Varicose veins are thick and lumpy superficial veins of the lower limbs. Venous valves in the veins prevent blood backflow (falling due to gravity). In varicose veins, these valves are destroyed. Repeated to-and-fro blood flow in the veins causes symptoms such as swelling of the legs, pain, pigmentation, and skin ulcers (Fig. 1). Leg cramps are one of the most painful symptoms. The edematous lower leg due to the blood stasis is like a mud flood, where muscles lack oxygen and can cause cramps.
Concept of treatment
Superficial veins (great saphenous vein: inside the thigh, small saphenous vein: lower leg and back of the knee) with collapsed valves cannot return blood to the heart and cause the above symptoms. Surgeries include “stripping” (cutting and pulling them out) and “laser ablation” (burning them from the inside with a laser). “Deep” veins function fully for blood circulation in the lower limbs even if there are no superficial veins. During these surgeries, compression therapy is the basic therapy. Compression from the outside crushes the superficial veins and only the “deep” veins function; thereafter, most of the symptoms disappear. Elastic stockings have the disadvantage of being hard and difficult to wear, but they have been improved steadily recently (Fig. 2).

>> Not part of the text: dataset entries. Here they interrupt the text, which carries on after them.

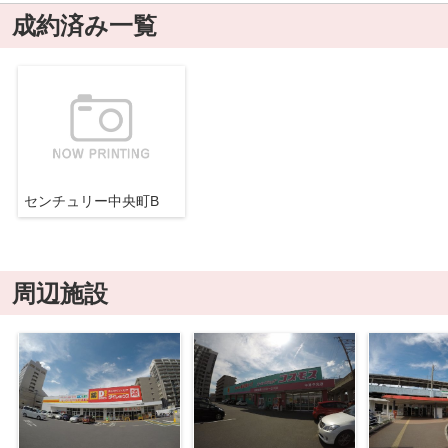
成約済み一覧
センチュリー中央町B
周辺施設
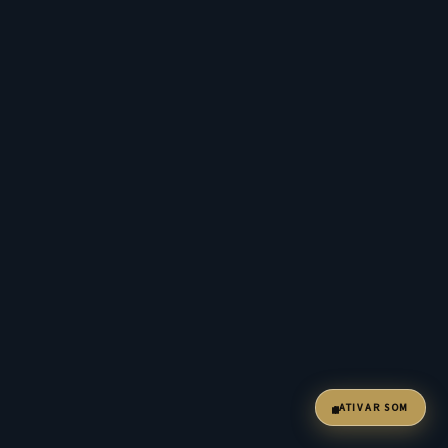
ATIVAR SOM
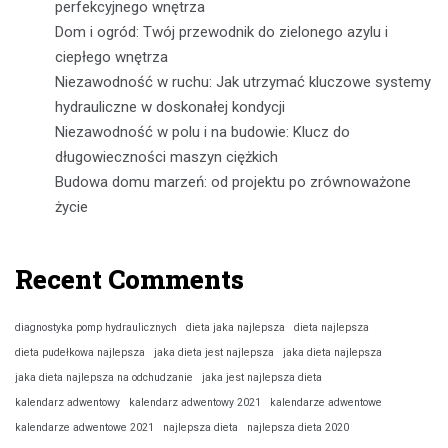
perfekcyjnego wnętrza
Dom i ogród: Twój przewodnik do zielonego azylu i
ciepłego wnętrza
Niezawodność w ruchu: Jak utrzymać kluczowe systemy
hydrauliczne w doskonałej kondycji
Niezawodność w polu i na budowie: Klucz do
długowieczności maszyn ciężkich
Budowa domu marzeń: od projektu po zrównoważone
życie
Recent Comments
diagnostyka pomp hydraulicznych
dieta jaka najlepsza
dieta najlepsza
dieta pudełkowa najlepsza
jaka dieta jest najlepsza
jaka dieta najlepsza
jaka dieta najlepsza na odchudzanie
jaka jest najlepsza dieta
kalendarz adwentowy
kalendarz adwentowy 2021
kalendarze adwentowe
kalendarze adwentowe 2021
najlepsza dieta
najlepsza dieta 2020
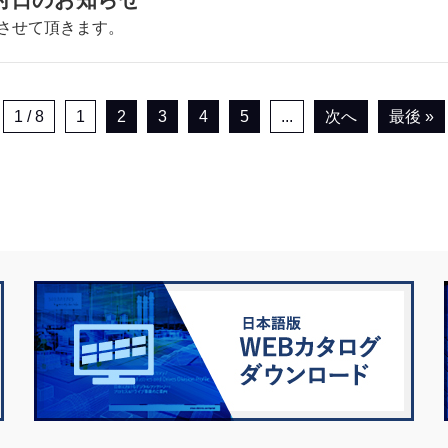
させて頂きます。
1 / 8
1
2
3
4
5
...
次へ
最後 »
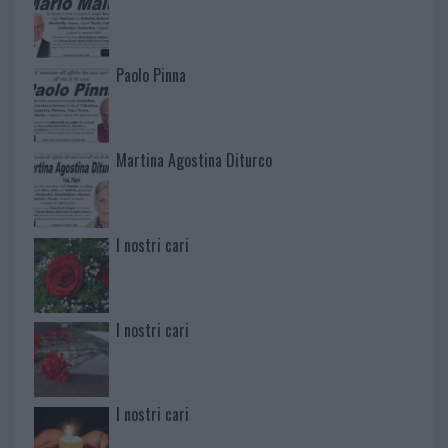
Paolo Pinna
Martina Agostina Diturco
I nostri cari
I nostri cari
I nostri cari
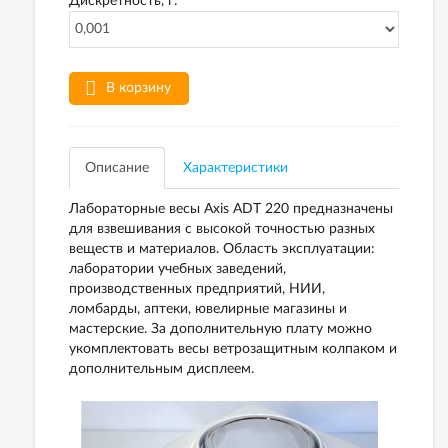
Дискретность, г:
В корзину
Описание
Характеристики
Лабораторные весы Axis ADT 220 предназначены
для взвешивания с высокой точностью разных
веществ и материалов. Область эксплуатации:
лаборатории учебных заведений,
производственных предприятий, НИИ,
ломбарды, аптеки, ювелирные магазины и
мастерские. За дополнительную плату можно
укомплектовать весы ветрозащитным колпаком и
дополнительным дисплеем.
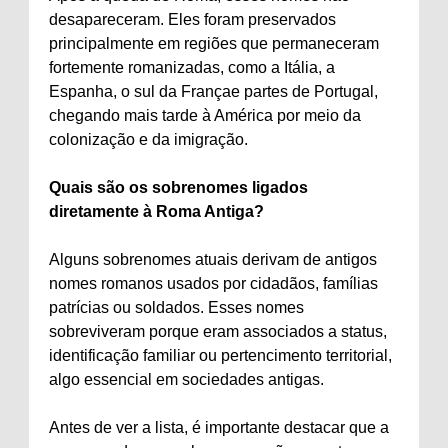
desapareceram. Eles foram preservados
principalmente em regiões que permaneceram
fortemente romanizadas, como a Itália, a
Espanha, o sul da Françae partes de Portugal,
chegando mais tarde à América por meio da
colonização e da imigração.
Quais são os sobrenomes ligados
diretamente à Roma Antiga?
Alguns sobrenomes atuais derivam de antigos
nomes romanos usados por cidadãos, famílias
patrícias ou soldados. Esses nomes
sobreviveram porque eram associados a status,
identificação familiar ou pertencimento territorial,
algo essencial em sociedades antigas.
Antes de ver a lista, é importante destacar que a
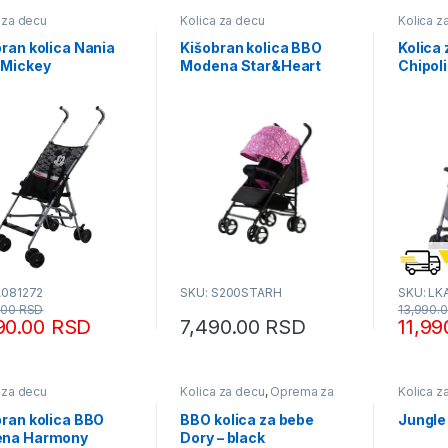
 za decu
Kolica za decu
Kolica z
ran kolica Nania
Kišobran kolica BBO
Kolica
 Mickey
Modena Star&Heart
Chipoli
A081272
SKU: S200STARH
SKU: LK
.00
RSD
13,990.
90.00
RSD
7,490.00
RSD
11,9
 za decu
Kolica za decu
,
Oprema za
Kolica z
bebe i decu
bran kolica BBO
BBO kolica za bebe
Jungle
na Harmony
Dory – black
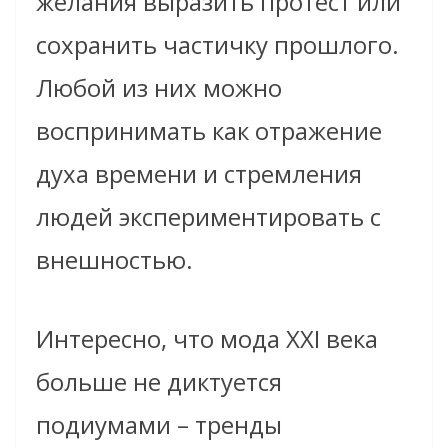
желания выразить протест или
сохранить частичку прошлого.
Любой из них можно
воспринимать как отражение
духа времени и стремления
людей экспериментировать с
внешностью.
Интересно, что мода XXI века
больше не диктуется
подиумами – тренды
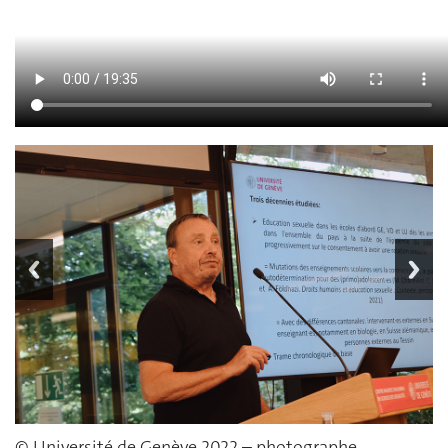
© Université de Genève 2022 – photographe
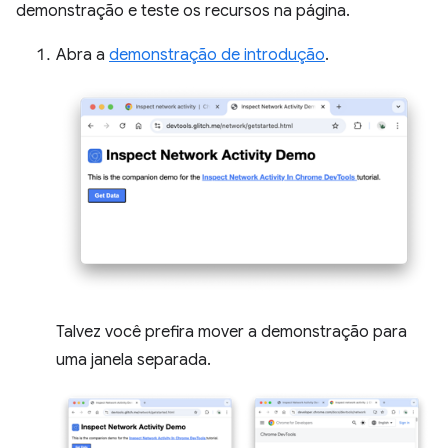
demonstração e teste os recursos na página.
Abra a
demonstração de introdução
.
Talvez você prefira mover a demonstração para
uma janela separada.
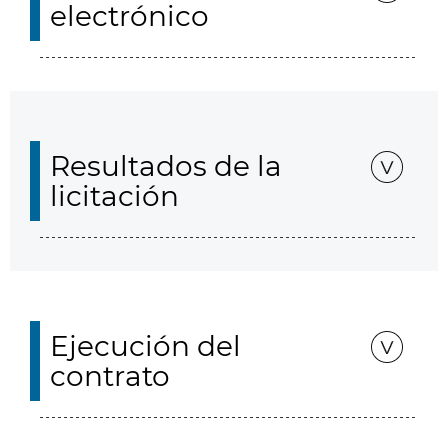
electrónico
Resultados de la
licitación
Ejecución del
contrato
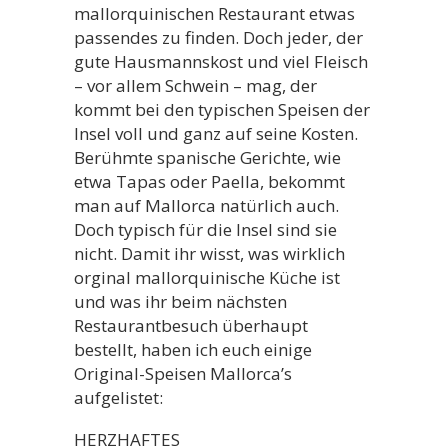
mallorquinischen Restaurant etwas
passendes zu finden. Doch jeder, der
gute Hausmannskost und viel Fleisch
– vor allem Schwein – mag, der
kommt bei den typischen Speisen der
Insel voll und ganz auf seine Kosten.
Berühmte spanische Gerichte, wie
etwa Tapas oder Paella, bekommt
man auf Mallorca natürlich auch.
Doch typisch für die Insel sind sie
nicht. Damit ihr wisst, was wirklich
orginal mallorquinische Küche ist
und was ihr beim nächsten
Restaurantbesuch überhaupt
bestellt, haben ich euch einige
Original-Speisen Mallorca’s
aufgelistet:
HERZHAFTES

Laser / radio high-frequency ablation and stripping surgery
The conventional stripping technique (inserting a wire into the saphenous vein and pulling it out) and laser or radio high-frequency ablation (cauterizing the inside of the vessel) are currently performed (Fig. 3). Varicose vein surgery is minimally invasive and requires at most 2 or 3 days of hospital stay. Since the ablation was approved by health insurance institutions, it has been performed at many facilities. One-day surgery at the clinic can now be done “easily.” However, is it really “easy?” Is it safe?
There is a complication called endovenous heat-induced thrombosis (EHIT). The ablation results in a blood clot in the vein as a result of cauterization. Usually, the proximal tip of the clot should be placed 1–2 cm below the safeno-femoral junction after the procedure. When the tip protrudes into the deep vein, it might cause deep vein thrombosis and/or pulmonary embolism (Fig.4). Considering the risk of EHIT, we perform ultrasonography on the same day, after surgery. In addition, we check the spread of the hematoma and the state of leg inflammation. Therefore, we ask patients to stay in the hospital for one or two nights as we believe that safety is more important than convenience.
Types of varicose veins of the lower leg
Besides the above-mentioned so-called varicose veins (primary varicose veins), varicose veins include congenital ones (i.e., Klippel-Trenaunay syndrome), and various secondary varicose veins (dilatation/various changes of superficial veins via increased blood flow due to deep vein thrombosis or arteriovenous fistula [AVF]). If it is primary, there is no problem with the above surgeries; however, if it is secondary, the surgeries are contraindicated because the superficial (varicose) veins are indispensable routes of venous return. Before surgery, it is necessary to carefully check the deep vein besides the target superficial veins using ultrasonography.